Я сказал — и Дурново тут же почти под мою диктовку передал Мину инструкции:
— Никаких подкреплений вам не нужно. Нужна только решительность. Не допускайте, чтобы на улице собирались группы даже в 3–5 человек. Если отказываются разойтись — немедленно стреляйте. Не останавливайтесь перед применением артиллерии. Артиллерийским огнем уничтожайте баррикады, дома, фабрики, занятые революционерами.
Эти инструкции произвели должное впечатление, ободрили Мина. Он начал действовать решительно, и скоро мы узнали о начавшемся переломе в настроениях и московского гарнизона…
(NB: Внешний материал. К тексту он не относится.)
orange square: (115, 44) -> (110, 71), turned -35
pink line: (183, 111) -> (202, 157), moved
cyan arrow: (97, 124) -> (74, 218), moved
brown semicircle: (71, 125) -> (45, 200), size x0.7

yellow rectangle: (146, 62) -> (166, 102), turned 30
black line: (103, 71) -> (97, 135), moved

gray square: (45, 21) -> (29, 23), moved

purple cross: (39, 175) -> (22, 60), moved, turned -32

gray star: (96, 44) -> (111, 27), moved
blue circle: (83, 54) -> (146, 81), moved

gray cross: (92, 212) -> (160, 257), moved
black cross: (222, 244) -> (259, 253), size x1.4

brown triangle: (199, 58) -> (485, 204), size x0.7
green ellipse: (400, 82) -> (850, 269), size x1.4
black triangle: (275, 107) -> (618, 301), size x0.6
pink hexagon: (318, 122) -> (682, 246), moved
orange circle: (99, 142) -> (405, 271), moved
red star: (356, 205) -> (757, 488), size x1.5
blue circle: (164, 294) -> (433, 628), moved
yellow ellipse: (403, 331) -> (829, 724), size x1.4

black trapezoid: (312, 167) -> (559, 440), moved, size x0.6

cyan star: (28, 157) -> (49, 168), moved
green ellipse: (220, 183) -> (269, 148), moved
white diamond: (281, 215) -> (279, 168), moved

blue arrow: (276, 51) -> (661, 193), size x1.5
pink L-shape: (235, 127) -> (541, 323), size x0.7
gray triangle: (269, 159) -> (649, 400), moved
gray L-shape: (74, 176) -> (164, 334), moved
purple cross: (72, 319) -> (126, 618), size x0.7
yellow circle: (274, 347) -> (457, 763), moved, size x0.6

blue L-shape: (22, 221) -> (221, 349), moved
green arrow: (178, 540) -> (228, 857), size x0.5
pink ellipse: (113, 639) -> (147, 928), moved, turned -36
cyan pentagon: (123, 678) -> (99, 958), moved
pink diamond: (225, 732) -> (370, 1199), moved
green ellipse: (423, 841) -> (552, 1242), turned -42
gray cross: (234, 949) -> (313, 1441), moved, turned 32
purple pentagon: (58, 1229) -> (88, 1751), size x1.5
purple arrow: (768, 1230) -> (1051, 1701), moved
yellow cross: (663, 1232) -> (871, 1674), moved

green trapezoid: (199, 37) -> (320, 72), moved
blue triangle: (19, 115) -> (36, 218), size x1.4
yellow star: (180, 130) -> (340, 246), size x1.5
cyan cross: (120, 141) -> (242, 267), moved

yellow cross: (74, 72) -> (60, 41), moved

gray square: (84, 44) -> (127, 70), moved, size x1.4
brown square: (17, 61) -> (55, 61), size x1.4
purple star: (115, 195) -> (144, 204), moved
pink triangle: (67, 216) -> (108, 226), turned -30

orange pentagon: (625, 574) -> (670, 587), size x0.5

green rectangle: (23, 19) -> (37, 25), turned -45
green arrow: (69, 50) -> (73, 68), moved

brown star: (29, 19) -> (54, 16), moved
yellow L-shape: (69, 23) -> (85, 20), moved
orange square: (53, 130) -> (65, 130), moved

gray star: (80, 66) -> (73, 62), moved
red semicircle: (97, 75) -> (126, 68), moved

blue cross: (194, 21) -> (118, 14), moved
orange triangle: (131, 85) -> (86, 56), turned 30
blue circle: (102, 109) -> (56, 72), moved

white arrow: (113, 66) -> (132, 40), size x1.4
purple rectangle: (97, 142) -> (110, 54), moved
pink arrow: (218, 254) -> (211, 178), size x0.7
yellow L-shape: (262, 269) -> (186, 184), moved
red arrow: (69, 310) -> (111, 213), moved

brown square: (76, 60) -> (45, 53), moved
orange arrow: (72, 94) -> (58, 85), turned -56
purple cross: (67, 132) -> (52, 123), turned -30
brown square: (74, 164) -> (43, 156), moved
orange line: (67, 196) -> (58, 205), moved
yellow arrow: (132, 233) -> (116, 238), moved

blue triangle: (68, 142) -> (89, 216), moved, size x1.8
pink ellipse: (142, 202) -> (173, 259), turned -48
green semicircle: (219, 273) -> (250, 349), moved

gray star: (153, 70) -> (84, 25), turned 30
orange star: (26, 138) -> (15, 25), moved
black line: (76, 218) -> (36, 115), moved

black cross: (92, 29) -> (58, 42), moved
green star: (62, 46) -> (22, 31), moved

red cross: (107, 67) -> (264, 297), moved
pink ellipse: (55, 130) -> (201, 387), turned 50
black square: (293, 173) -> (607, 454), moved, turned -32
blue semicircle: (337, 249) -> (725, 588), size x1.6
До этого времени Витте и Дурново были, казалось, во всем между собой солидарны. Дурново все время ссылался на авторитет Витте, советовался с ним, ничего не делал самостоятельно. Поездка к Царю ночью 7 декабря была едва ли не первым решительным шагом, предпринятым Дурново без ведома Витте, и она явилась переломным пунктом в их отношениях. Дурново после этого перестал считаться с Витте, стал его игнорировать. Это сказалось и на отношении к Рачковскому. Последний вернулся из своей неудачной поездки в Москву, когда все уже было кончено, все аресты произведены. Несмотря на всю свою самоуверенность, он чувствовал себя очень неловко. Дурново не скрыл от меня, что он жестоко Рачковского отчитал за ту «болезнь», под предлогом которой он оттянул свою поездку в Москву, и за нерешительность и вялость вообще Если раньше Дурново очень считался с мнением Рачковского, то теперь с этим было покончено.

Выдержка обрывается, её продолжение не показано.